No price bigger than an aspiration for the desired education

By Vijayshree Kurumilla. Vijayshree is a freelance writer. She lives in Hyderabad, India

I think apart from medical care, there is nothing more important than the sector of education, for any country. We are not just living in an era of tight public finances; we are also living in an era where the government spends a huge amount of money in bailing out businesses which have gone bankrupt, due to the corrupt corporate managements.

In comparison to such amounts, the allocated subsidy would be just fractional and should not in any way be done away with. I have seen how parents struggle to cope with the costs of education of their children and they run into debts, trying to fund the rising costs of education. When we are investing in the education of our future generation, we are only investing in the future of the building of our Nation.

There are many students of high merit amongst the poorer sections, who dream of becoming doctors or engineers, and the lack of financial wherewithal withholds them from achieving what they are truly capable of. Without the means of funding, they end up settling for less and also nursing some shattered dreams and hopes for a bright future. Parents of such children sell their lands or whatever little they have, to keep their hopes from getting dashed.

The same children, while studying with such a huge burden of having brought their family to the verge of financial ruin, feel an immense pressure to live up to the expectations of the family which has given up everything to fund their education. Faced with such intense pressure, these students find it unbearable when they realize they have not been doing too well in their studies. I have read about such students being pushed towards the brink by such pressure and even ending their lives in frustration.

Why then must we think in terms of cutting down on subsidies being given for higher education? No price is bigger than the well being and nurturing of our young minds into what they want to be and to the best of their capabilities.

Yes, if there is one thing that I have observed in the city where I live, it is the total commercialization of education. The colleges offering professional courses like engineering which are in great demand by people obsessed with seeing their children become engineers, especially software engineers which is considered a lucrative career, are exploiting this demand by charging hefty fees from the students and have converted the running of such colleges into money spinners, for the management.

When the government pays the subsidy for the students pursuing education in such colleges, it is in some ways enriching the management of the colleges. The managements of these colleges are becoming influential using both the money and the power to shut the colleges, if the government stops the subsidy, and go to the extent of even trying to blackmail the students to fight for the subsidy or forsake their education. These colleges also have political influence with all the money that they made, through cashing in on the dreams of both parents and their wards on a better future for them.

To stop this kind of manipulation of the system by such elements, it would be in everyone’s interest if the government spent its money in building more government educational institutions, providing the same kind of standards as the private colleges do. These educational institutions can give free higher education for such sections which cannot afford to pay huge amounts for the same.

Administrators in the past have tried to do the same, and created trust bodies to govern the universities which they had set up, to make higher education affordable to everyone. But unfortunately with the passing of time, like every other sector, even the education sector became a huge commercialized business and is being run by private managements, the way the corporate sector is being done. It is going the same way the other vital healthcare sector has gone.

In the healthcare sector, it has been a few years since; the government started subsidizing the costs of private corporate hospital healthcare. What we saw as a result of that was the growth of profits and flourishing of the corporate hospitals with that money and the complete neglect of public or government hospitals. The same hospitals, renowned for their excellence at one time, with funds from the government diverted to the subsidising the healthcare in the private sector, have begun to rot.

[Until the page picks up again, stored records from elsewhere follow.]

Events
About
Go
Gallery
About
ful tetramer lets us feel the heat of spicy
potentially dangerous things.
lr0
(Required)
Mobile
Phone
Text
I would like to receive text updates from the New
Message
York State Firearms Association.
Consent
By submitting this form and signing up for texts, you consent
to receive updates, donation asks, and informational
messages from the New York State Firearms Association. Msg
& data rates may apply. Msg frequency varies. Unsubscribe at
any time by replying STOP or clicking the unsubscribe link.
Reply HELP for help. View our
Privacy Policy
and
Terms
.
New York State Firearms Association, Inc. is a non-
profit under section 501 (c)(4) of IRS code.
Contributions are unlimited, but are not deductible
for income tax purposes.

We are seeing the same case scenario in the education sector, but until such time as the necessary reforms take place, I would not think twice about answering the question related to whether the students should be entitled to subsidized higher education in the era of tight public finances, with a resounding ‘yes’. We have no right to play with the aspirations of our students and monetary considerations should not put spokes to their dreams for a bright future.

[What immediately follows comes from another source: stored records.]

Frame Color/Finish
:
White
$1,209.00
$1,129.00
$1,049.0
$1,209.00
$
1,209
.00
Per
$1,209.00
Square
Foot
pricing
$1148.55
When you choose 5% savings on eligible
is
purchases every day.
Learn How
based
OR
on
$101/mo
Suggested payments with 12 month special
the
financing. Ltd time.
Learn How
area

We are literally being drowned in various scams being unearthed on a regular basis and the loss of revenue to the exchequer, from such scams, is mind bogglingly, immense. The amount countries spend on the education sector, if you look at their budget, is miniscule when compared with their defence or other sectors. When all of us agree on the importance of education for all and to give everyone a fair chance to achieve what they aim to, the price which we are paying for that would, on any day, be small in comparison to the benefits which accrue from it.